Дверь распахнулась, и, едва не столкнувшись с Хейзом, оттуда выскочил высокий мужчина в черном лыжном костюме с капюшоном. Узкое лицо мужчины отличалось красотой и изяществом, орлиный нос напоминал острие топорика. Даже при слабом свете, просачивающемся из коридора, Хейз разобрал, что мужчина очень загорелый, и невольно предположил, что перед ним лыжный тренер. Эту догадку подтвердил значок на правом рукаве — ярко-красные переплетенные буквы П и Р. Показалось нелепым, что этот человек держал в левой руке пару белых коньков для фигурного катания.

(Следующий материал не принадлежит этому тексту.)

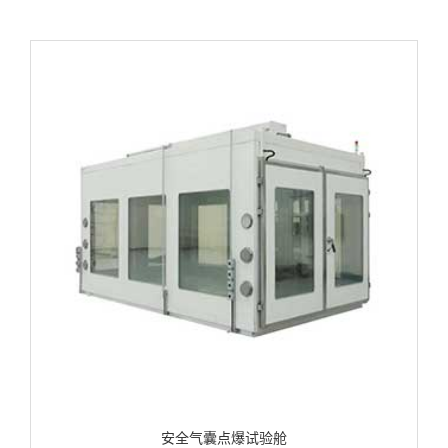
安全气囊点爆试验舱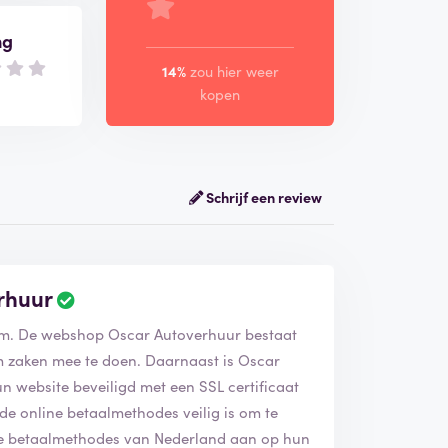
ng
14%
zou hier weer
kopen
Schrijf een review
rhuur
eam. De webshop Oscar Autoverhuur bestaat
om zaken mee te doen. Daarnaast is Oscar
n website beveiligd met een SSL certificaat
a de online betaalmethodes veilig is om te
ste betaalmethodes van Nederland aan op hun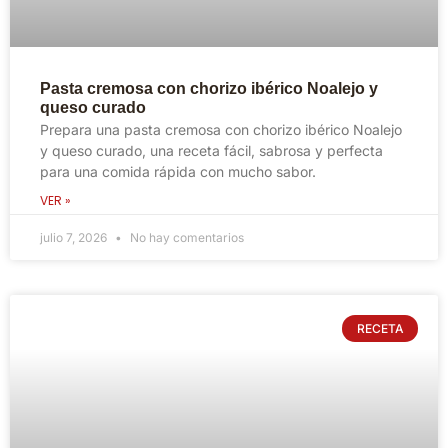
Pasta cremosa con chorizo ibérico Noalejo y
queso curado
Prepara una pasta cremosa con chorizo ibérico Noalejo
y queso curado, una receta fácil, sabrosa y perfecta
para una comida rápida con mucho sabor.
VER »
julio 7, 2026
No hay comentarios
RECETA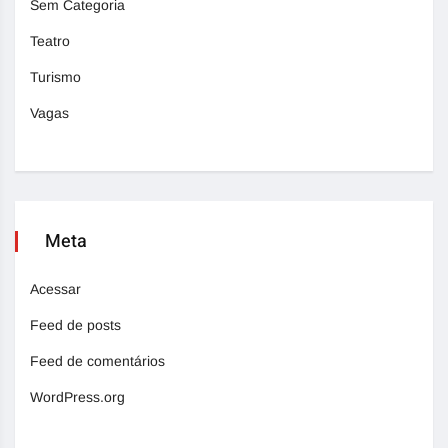
Sem Categoria
Teatro
Turismo
Vagas
Meta
Acessar
Feed de posts
Feed de comentários
WordPress.org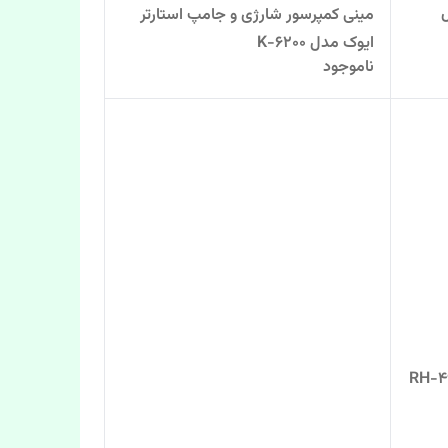
مینی کمپرسور شارژی و جامپ استارتر
ایوک مدل K-6200
ناموجود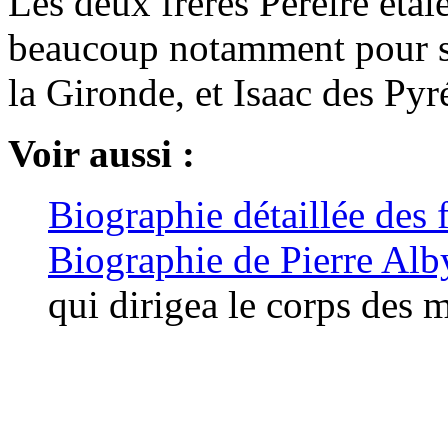
Les deux frères Péreire étai
beaucoup notamment pour se 
la Gironde, et Isaac des Pyr
Voir aussi :
Biographie détaillée des f
Biographie de Pierre Alb
qui dirigea le corps des 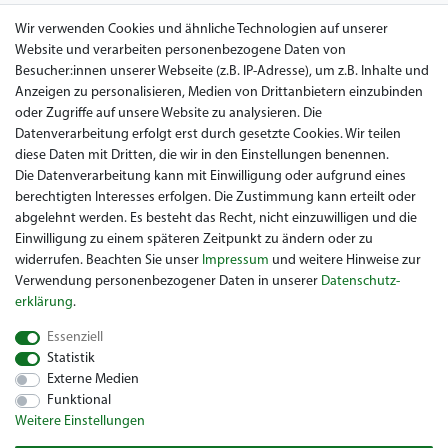
AGB
Wir verwenden Cookies und ähnliche Technologien auf unserer
Website und verarbeiten personenbezogene Daten von
Datenschutz
Besucher:innen unserer Webseite (z.B. IP-Adresse), um z.B. Inhalte und
Anzeigen zu personalisieren, Medien von Drittanbietern einzubinden
Impressum
oder Zugriffe auf unsere Website zu analysieren. Die
Widerrufsrecht
Datenverarbeitung erfolgt erst durch gesetzte Cookies. Wir teilen
diese Daten mit Dritten, die wir in den Einstellungen benennen.
Garantie / Gewährleistung
Die Datenverarbeitung kann mit Einwilligung oder aufgrund eines
berechtigten Interesses erfolgen. Die Zustimmung kann erteilt oder
abgelehnt werden. Es besteht das Recht, nicht einzuwilligen und die
Einwilligung zu einem späteren Zeitpunkt zu ändern oder zu
widerrufen. Beachten Sie unser
Impressum
und weitere Hinweise zur
Verwendung personenbezogener Daten in unserer
Daten­schutz­
erklärung
.
Sie suchen ein gebrauchtes Golf Car? Maiers Golfcarts ist Ihr
Essenziell
österreichischer Golfcar Händler für Clubcar, Ezgo, Garia, Melex
Statistik
und Yamaha! Maiers Golfcarts ist zudem Ihre Nummer 1
Externe Medien
Golfcart-Werkstatt für Hartle Car, Tomberlin, Hyundai, HDK,
Funktional
Lamborghini und Graf Carello Fahrzeuge. Wir freuen uns über
Weitere Einstellungen
Ihren Besuch beim Spezialisten für Clubcar Golfmobil, Ezgo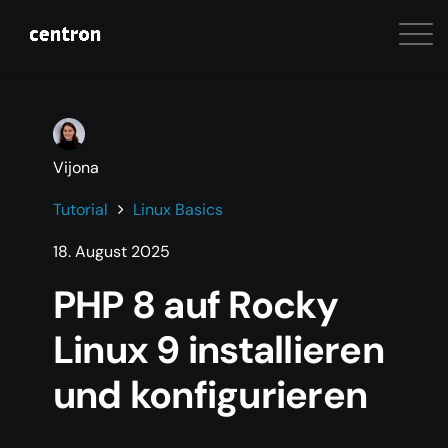
Vijona
Tutorial
Linux Basics
18. August 2025
PHP 8 auf Rocky
Linux 9 installieren
und konfigurieren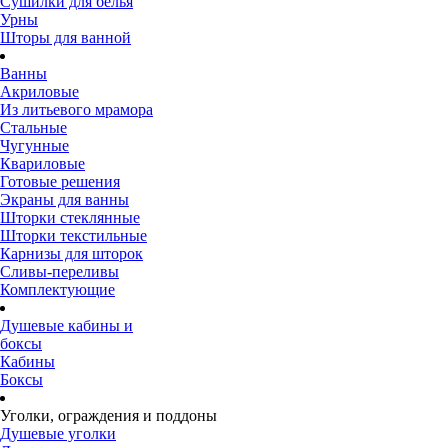
Сушилки для белья
Урны
Шторы для ванной
Ванны
Акриловые
Из литьевого мрамора
Стальные
Чугунные
Квариловые
Готовые решения
Экраны для ванны
Шторки стеклянные
Шторки текстильные
Карнизы для шторок
Сливы-переливы
Комплектующие
Душевые кабины и
боксы
Кабины
Боксы
Уголки, ограждения и поддоны
Душевые уголки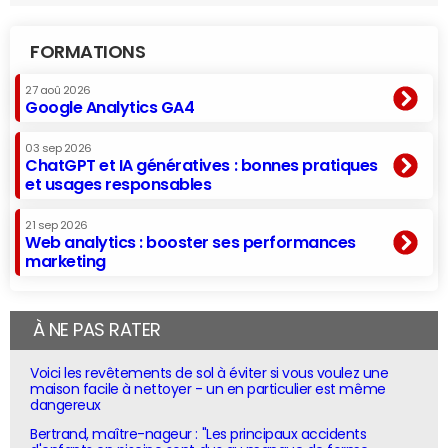
FORMATIONS
27 aoû 2026
Google Analytics GA4
03 sep 2026
ChatGPT et IA génératives : bonnes pratiques
et usages responsables
21 sep 2026
Web analytics : booster ses performances
marketing
À NE PAS RATER
Voici les revêtements de sol à éviter si vous voulez une
maison facile à nettoyer - un en particulier est même
dangereux
Bertrand, maître-nageur : "Les principaux accidents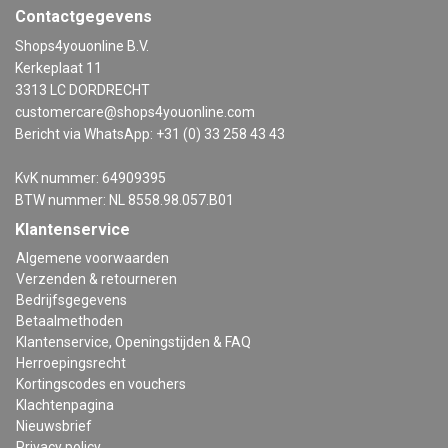
Contactgegevens
Shops4youonline B.V.
Kerkeplaat 11
3313 LC DORDRECHT
customercare@shops4youonline.com
Bericht via WhatsApp: +31 (0) 33 258 43 43
KvK nummer: 64909395
BTW nummer: NL 8558.98.057.B01
Klantenservice
Algemene voorwaarden
Verzenden & retourneren
Bedrijfsgegevens
Betaalmethoden
Klantenservice, Openingstijden & FAQ
Herroepingsrecht
Kortingscodes en vouchers
Klachtenpagina
Nieuwsbrief
Privacy policy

— Ох, извините, — сказал он. Лицо его расцвело улыбкой. Он говорил с акцентом — не то немецким, не то шведским. Хейз не мог определить.
— Не за что, — отозвался Хейз.
— Помочь вам?
— Нет, я думаю, что сам справлюсь. Попридержите мне только дверь.
— С удовольствием, — воскликнул он и только что каблуками не щелкнул.
— Снег хороший? — спросил Хейз, протиснувшись в узкие двери.
— Сейчас так себе, — ответил тренер. — Завтра будет лучше.
— Ну спасибо.
— Очень приятно было познакомиться.
— Завтра в горах увидимся, — бодро пообещал Хейз и зашагал вверх по лестнице.
Во всем окружающем сквозило что-то забавное: соседние комнаты с одной-единственной ванной, да еще такие кельи, жара в одной, а в другой стужа, и то, что под ними мастерская, и то, что начался обильный снегопад, и даже торопливый лыжный тренер с его вежливыми тевтонскими манерами, горловым голосом и фигурными коньками — вся обстановка отдавала фарсом. Хейз расхохотался, поднимаясь по лестнице. Когда он вошел в комнату, Бланш уже растянулась на его кровати. Он поставил чемоданы.
— Что там было смешного? — спросила девушка.
— Ни дать, ни взять — бутафорская гостиница из оперетты, — пояснил Хейз. — Пари готов держать, что и гора здесь — только декорация. Вот завтра утром пойдем туда и убедимся, что она нарисованная!
— У тебя приятная и теплая комната, — сообщила Бланш.
— Верно. — Хейз принялся запихивать лыжи под кровать, а она следила за ним заинтересованным взглядом.
— Ты что, ожидаешь врагов?
— Все возможно в этом мире, — он снял пояс и вынул пистолет из кобуры.
— Ты что, и завтра на лыжах будешь его носить? — осведомилась Бланш.
— Нет. В этот карман с «молнией» пистолет никак не влезет.
— Я намерена спать в этой комнате, — вдруг сказала Бланш.
— Как хочешь, — согласился Хейз. — А я пойду в соседний холодильник.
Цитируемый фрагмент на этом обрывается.